▶ _Work instruction_: Would you return every entry below without a single difference?

*** Source records ***

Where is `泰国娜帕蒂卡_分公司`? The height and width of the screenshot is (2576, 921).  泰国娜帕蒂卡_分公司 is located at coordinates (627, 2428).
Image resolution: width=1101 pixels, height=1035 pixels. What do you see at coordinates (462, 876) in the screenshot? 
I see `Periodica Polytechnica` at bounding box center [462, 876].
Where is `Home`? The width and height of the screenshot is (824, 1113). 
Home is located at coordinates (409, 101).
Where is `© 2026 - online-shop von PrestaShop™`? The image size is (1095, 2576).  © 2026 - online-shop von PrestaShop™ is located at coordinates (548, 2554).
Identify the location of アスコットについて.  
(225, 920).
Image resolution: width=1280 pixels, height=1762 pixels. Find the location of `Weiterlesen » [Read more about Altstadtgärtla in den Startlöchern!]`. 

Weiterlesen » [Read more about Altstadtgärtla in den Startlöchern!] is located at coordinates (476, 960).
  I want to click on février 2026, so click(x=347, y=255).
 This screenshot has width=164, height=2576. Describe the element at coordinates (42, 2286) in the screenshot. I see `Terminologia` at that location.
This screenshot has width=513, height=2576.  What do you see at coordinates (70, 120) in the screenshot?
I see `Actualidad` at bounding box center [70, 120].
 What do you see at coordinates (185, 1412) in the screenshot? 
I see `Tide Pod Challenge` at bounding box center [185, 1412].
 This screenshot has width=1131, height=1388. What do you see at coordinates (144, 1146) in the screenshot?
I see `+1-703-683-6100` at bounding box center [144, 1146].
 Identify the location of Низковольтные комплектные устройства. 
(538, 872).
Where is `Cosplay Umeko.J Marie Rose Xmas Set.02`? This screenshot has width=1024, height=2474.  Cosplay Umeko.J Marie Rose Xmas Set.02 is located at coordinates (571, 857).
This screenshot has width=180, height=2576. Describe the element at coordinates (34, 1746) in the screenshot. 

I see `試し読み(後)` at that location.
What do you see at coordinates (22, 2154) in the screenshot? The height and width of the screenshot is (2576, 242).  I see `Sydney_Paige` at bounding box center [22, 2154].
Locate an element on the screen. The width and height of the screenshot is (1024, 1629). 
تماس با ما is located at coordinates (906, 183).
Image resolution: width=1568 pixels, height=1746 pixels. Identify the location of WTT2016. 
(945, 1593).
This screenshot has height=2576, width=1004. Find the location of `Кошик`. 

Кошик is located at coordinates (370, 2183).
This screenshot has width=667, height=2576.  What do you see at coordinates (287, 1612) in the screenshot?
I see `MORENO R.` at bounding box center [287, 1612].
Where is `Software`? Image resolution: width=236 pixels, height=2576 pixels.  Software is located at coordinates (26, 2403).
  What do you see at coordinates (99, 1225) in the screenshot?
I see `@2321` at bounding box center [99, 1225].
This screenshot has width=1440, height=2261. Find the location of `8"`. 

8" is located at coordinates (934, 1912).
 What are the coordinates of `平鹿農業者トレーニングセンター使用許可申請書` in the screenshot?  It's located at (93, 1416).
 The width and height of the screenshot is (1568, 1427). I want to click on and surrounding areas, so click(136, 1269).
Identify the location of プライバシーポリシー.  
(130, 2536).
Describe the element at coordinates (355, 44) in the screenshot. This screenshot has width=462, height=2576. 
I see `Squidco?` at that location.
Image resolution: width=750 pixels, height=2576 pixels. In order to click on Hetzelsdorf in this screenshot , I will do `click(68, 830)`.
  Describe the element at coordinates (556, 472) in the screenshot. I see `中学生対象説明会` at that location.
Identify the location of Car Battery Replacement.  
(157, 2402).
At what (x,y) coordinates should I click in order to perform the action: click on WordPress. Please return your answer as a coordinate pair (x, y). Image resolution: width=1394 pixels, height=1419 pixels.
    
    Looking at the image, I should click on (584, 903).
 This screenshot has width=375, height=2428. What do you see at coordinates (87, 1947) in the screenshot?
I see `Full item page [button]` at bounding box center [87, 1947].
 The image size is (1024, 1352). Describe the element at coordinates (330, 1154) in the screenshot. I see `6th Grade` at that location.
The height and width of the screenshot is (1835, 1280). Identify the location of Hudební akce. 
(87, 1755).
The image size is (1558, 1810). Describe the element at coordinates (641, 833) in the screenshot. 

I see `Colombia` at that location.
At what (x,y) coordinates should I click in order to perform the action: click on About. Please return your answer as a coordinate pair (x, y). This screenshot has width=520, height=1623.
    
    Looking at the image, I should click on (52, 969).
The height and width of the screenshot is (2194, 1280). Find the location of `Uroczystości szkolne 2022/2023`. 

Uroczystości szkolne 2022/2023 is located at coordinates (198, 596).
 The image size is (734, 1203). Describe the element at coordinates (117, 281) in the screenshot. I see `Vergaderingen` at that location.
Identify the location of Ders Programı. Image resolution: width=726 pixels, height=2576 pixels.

***

▶ _Solved exercise_:
Where is `泰国娜帕蒂卡_分公司`? The height and width of the screenshot is (2576, 921).  泰国娜帕蒂卡_分公司 is located at coordinates (627, 2428).
Image resolution: width=1101 pixels, height=1035 pixels. What do you see at coordinates (462, 876) in the screenshot? 
I see `Periodica Polytechnica` at bounding box center [462, 876].
Where is `Home`? The width and height of the screenshot is (824, 1113). 
Home is located at coordinates (409, 101).
Where is `© 2026 - online-shop von PrestaShop™`? The image size is (1095, 2576).  © 2026 - online-shop von PrestaShop™ is located at coordinates (548, 2554).
Identify the location of アスコットについて.  
(225, 920).
Image resolution: width=1280 pixels, height=1762 pixels. Find the location of `Weiterlesen » [Read more about Altstadtgärtla in den Startlöchern!]`. 

Weiterlesen » [Read more about Altstadtgärtla in den Startlöchern!] is located at coordinates (476, 960).
  I want to click on février 2026, so click(x=347, y=255).
 This screenshot has width=164, height=2576. Describe the element at coordinates (42, 2286) in the screenshot. I see `Terminologia` at that location.
This screenshot has width=513, height=2576.  What do you see at coordinates (70, 120) in the screenshot?
I see `Actualidad` at bounding box center [70, 120].
 What do you see at coordinates (185, 1412) in the screenshot? 
I see `Tide Pod Challenge` at bounding box center [185, 1412].
 This screenshot has width=1131, height=1388. What do you see at coordinates (144, 1146) in the screenshot?
I see `+1-703-683-6100` at bounding box center [144, 1146].
 Identify the location of Низковольтные комплектные устройства. 
(538, 872).
Where is `Cosplay Umeko.J Marie Rose Xmas Set.02`? This screenshot has width=1024, height=2474.  Cosplay Umeko.J Marie Rose Xmas Set.02 is located at coordinates (571, 857).
This screenshot has width=180, height=2576. Describe the element at coordinates (34, 1746) in the screenshot. 

I see `試し読み(後)` at that location.
What do you see at coordinates (22, 2154) in the screenshot? The height and width of the screenshot is (2576, 242).  I see `Sydney_Paige` at bounding box center [22, 2154].
Locate an element on the screen. The width and height of the screenshot is (1024, 1629). 
تماس با ما is located at coordinates (906, 183).
Image resolution: width=1568 pixels, height=1746 pixels. Identify the location of WTT2016. 
(945, 1593).
This screenshot has height=2576, width=1004. Find the location of `Кошик`. 

Кошик is located at coordinates (370, 2183).
This screenshot has width=667, height=2576.  What do you see at coordinates (287, 1612) in the screenshot?
I see `MORENO R.` at bounding box center [287, 1612].
Where is `Software`? Image resolution: width=236 pixels, height=2576 pixels.  Software is located at coordinates (26, 2403).
  What do you see at coordinates (99, 1225) in the screenshot?
I see `@2321` at bounding box center [99, 1225].
This screenshot has width=1440, height=2261. Find the location of `8"`. 

8" is located at coordinates (934, 1912).
 What are the coordinates of `平鹿農業者トレーニングセンター使用許可申請書` in the screenshot?  It's located at (93, 1416).
 The width and height of the screenshot is (1568, 1427). I want to click on and surrounding areas, so click(136, 1269).
Identify the location of プライバシーポリシー.  
(130, 2536).
Describe the element at coordinates (355, 44) in the screenshot. This screenshot has width=462, height=2576. 
I see `Squidco?` at that location.
Image resolution: width=750 pixels, height=2576 pixels. In order to click on Hetzelsdorf in this screenshot , I will do `click(68, 830)`.
  Describe the element at coordinates (556, 472) in the screenshot. I see `中学生対象説明会` at that location.
Identify the location of Car Battery Replacement.  
(157, 2402).
At what (x,y) coordinates should I click in order to perform the action: click on WordPress. Please return your answer as a coordinate pair (x, y). Image resolution: width=1394 pixels, height=1419 pixels.
    
    Looking at the image, I should click on (584, 903).
 This screenshot has width=375, height=2428. What do you see at coordinates (87, 1947) in the screenshot?
I see `Full item page [button]` at bounding box center [87, 1947].
 The image size is (1024, 1352). Describe the element at coordinates (330, 1154) in the screenshot. I see `6th Grade` at that location.
The height and width of the screenshot is (1835, 1280). Identify the location of Hudební akce. 
(87, 1755).
The image size is (1558, 1810). Describe the element at coordinates (641, 833) in the screenshot. 

I see `Colombia` at that location.
At what (x,y) coordinates should I click in order to perform the action: click on About. Please return your answer as a coordinate pair (x, y). This screenshot has width=520, height=1623.
    
    Looking at the image, I should click on (52, 969).
The height and width of the screenshot is (2194, 1280). Find the location of `Uroczystości szkolne 2022/2023`. 

Uroczystości szkolne 2022/2023 is located at coordinates (198, 596).
 The image size is (734, 1203). Describe the element at coordinates (117, 281) in the screenshot. I see `Vergaderingen` at that location.
Identify the location of Ders Programı. Image resolution: width=726 pixels, height=2576 pixels.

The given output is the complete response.